After Things Fell Apart
“What radio?” said Joe.
I’m sitting on an overturned newspaper rack in the doorway of a railway terminal watching it rain. I like the rain. When it rains the holograms can’t get through so you know that everything you see is real, except, of course, for hallucinations. Today the rain is falling up.
A ghostly woman has been standing square in front of me for the last several hours. I’ve never seen her before but she has this funny look like she knows me. She’s wearing some sort of scarlet and periwinkle cocktail gown and a fortune in pearls. She shakes her finger at me.
Joe was right, of course. There was no radio in Abdul. When we pulled up to a stop light, a cream convertible full of blond nurses pulled up next to us, “White Rabbit” blasting from their stereo. “Jeez,” Joe said, “that’s spooky. Do it again.”
The part of my brain that was time-slipping slipped a little farther. So I told him: “In about five minutes we’re going to get stopped by a cop.” I started eating reefers.
“The hell we will.” As soon as the light changed Joe fish-tailed off into a bowling alley’s parking lot and got out. “They got coffee in here don’t they?”
The ghost lady sits down next to me. She’s reading aloud from a bright blue pamphlet, but I’ve heard it all before.

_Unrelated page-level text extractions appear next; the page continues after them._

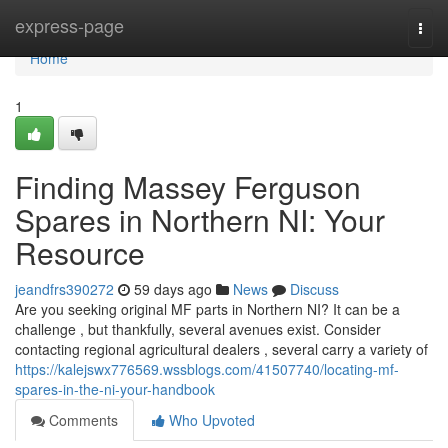
Home
express-page
Togg
navi
Home
1
Finding Massey Ferguson
Spares in Northern NI: Your
Resource
jeandfrs390272
59 days ago
News
Discuss
Are you seeking original MF parts in Northern NI? It can be a
challenge , but thankfully, several avenues exist. Consider
contacting regional agricultural dealers , several carry a variety of
https://kalejswx776569.wssblogs.com/41507740/locating-mf-
spares-in-the-ni-your-handbook
Comments
Who Upvoted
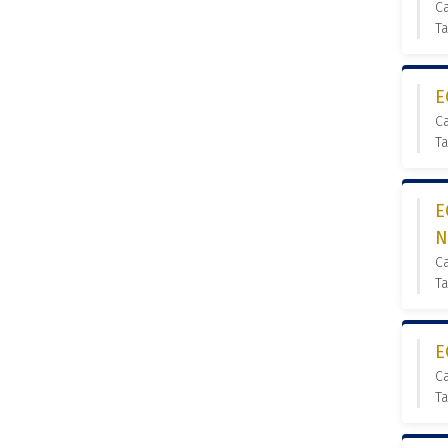
C
Ta
E
C
Ta
E
N
C
Ta
E
C
Ta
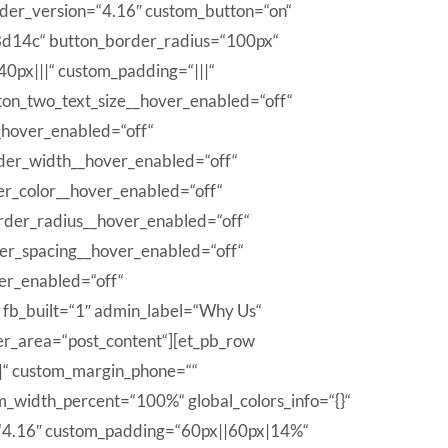
ilder_version=“4.16″ custom_button=“on“
8d14c“ button_border_radius=“100px“
0px|||“ custom_padding=“|||“
tton_two_text_size__hover_enabled=“off“
_hover_enabled=“off“
der_width__hover_enabled=“off“
er_color__hover_enabled=“off“
rder_radius__hover_enabled=“off“
ter_spacing__hover_enabled=“off“
er_enabled=“off“
n fb_built=“1″ admin_label=“Why Us“
der_area=“post_content“][et_pb_row
|“ custom_margin_phone=““
m_width_percent=“100%“ global_colors_info=“{}“
=“4.16″ custom_padding=“60px||60px|14%“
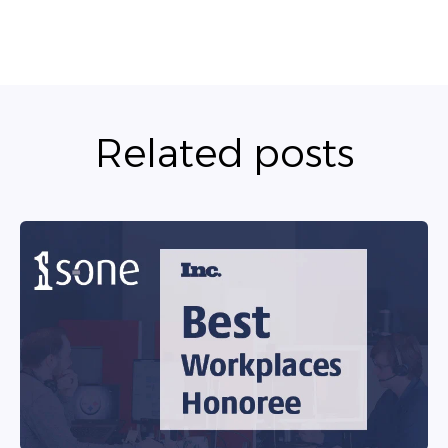
Related posts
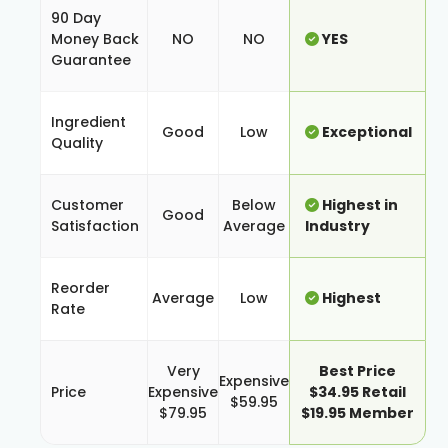
90 Day
Money Back
NO
NO
YES
Guarantee
Ingredient
Good
Low
Exceptional
Quality
Customer
Below
Highest in
Good
Satisfaction
Average
Industry
Reorder
Average
Low
Highest
Rate
Very
Best Price
Expensive
Price
Expensive
$34.95 Retail
$59.95
$79.95
$19.95 Member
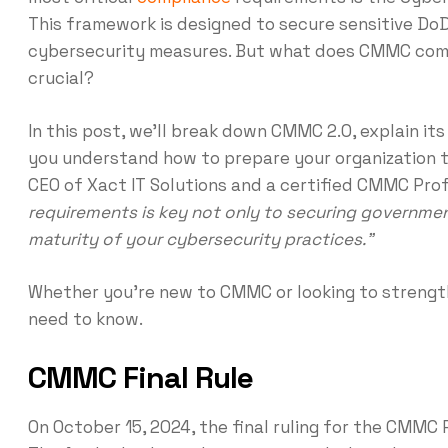
This framework is designed to secure sensitive Do
cybersecurity measures. But what does CMMC compl
crucial?
In this post, we’ll break down CMMC 2.0, explain it
you understand how to prepare your organization 
CEO of Xact IT Solutions and a certified CMMC Prof
requirements is key not only to securing governmen
maturity of your cybersecurity practices.”
Whether you’re new to CMMC or looking to strength
need to know.
CMMC Final Rule
On October 15, 2024, the final ruling for the CMMC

As we walked toward the bowling alley we were stopped and searched and Joe was arrested for unpaid parking tickets. As they led him away he scowled daggers at me. All I could do was shrug.
I’m sitting on a bus bench in front of a busy railway station watching it rain. The people are acting strange. They pause to scowl at me and shake their fingers. I hate the rain. Especially this rain. I stand and walk out into it but it doesn’t make me wet. I hold out my hand and the drops seem to fall right up through it. Some lady in a red Macintosh comes over to me and tries to give me a pamphlet of some sort. “No thank you,” I say. “But I can tell you this: the next song that comes on the radio will be ‘White Rabbit.’”
“What radio?” she asks.
A football sun crawls higher into the ruddy sky spraying the world with beneficence and wonder. I’m kicking an empty tin can down Columbia Boulevard right past the old train station. The building has crumbled badly since the War; its dark vacant stare terrifies me. I wouldn’t go near the place, not on a bet. My tin can tumbles into an odd crater about the size of a Chevy and shaped like a fleur de lys.
After a while I give up searching for the can and look up again. I see what appears to be a small woman lurking behind a rotted Datsun. She’s dressed in colorful rags and carries a huge pump shotgun. When she sees that I have noticed her she begins to edge backwards into the shadows. “Hey, come here,” I say. “I won’t hurt you. Really.”
She doesn’t say anything but she stops backing up.
“Don’t be afraid.” I take a friendly step in her direction. “I won’t hurt you.”
“Sure,” she says. “I’ve heard that before. Just keep your distance.” She raises the weapon, points it at me. She seems very comfortable with the thing.
“Okay, okay.” I raise both hands. I realize it’s a trite gesture but it seems like the thing to do. “Just talk to me for Christ’s sake. I haven’t seen an actual living soul in weeks. It’s lonely as death around here.”
“Well,” she says and raises the gun’s barrel a few inches. “Maybe for a little while. Just remember this is loaded and I know how to use it.”
I lower my hands and sit on my heels. “Right. Don’t doubt it. What’s your name? I’m John.” Of course I have no way of knowing that for sure but it seems to fit.
“My name is Alice. Let’s pretend I made that up. I’m sure it beats my old one.”
“Nice to meet you Alice. Really.” Today, the Universe seems unusually stable. I wonder why that surprises me. “So. I haven’t seen you around here; where you from?”
“Babylon.” She keeps a watchful eye on everything around her. A muscle in her neck stands tense, alert. “Up the coast a ways. I’ve been wandering around ever since the War. No place to go really.”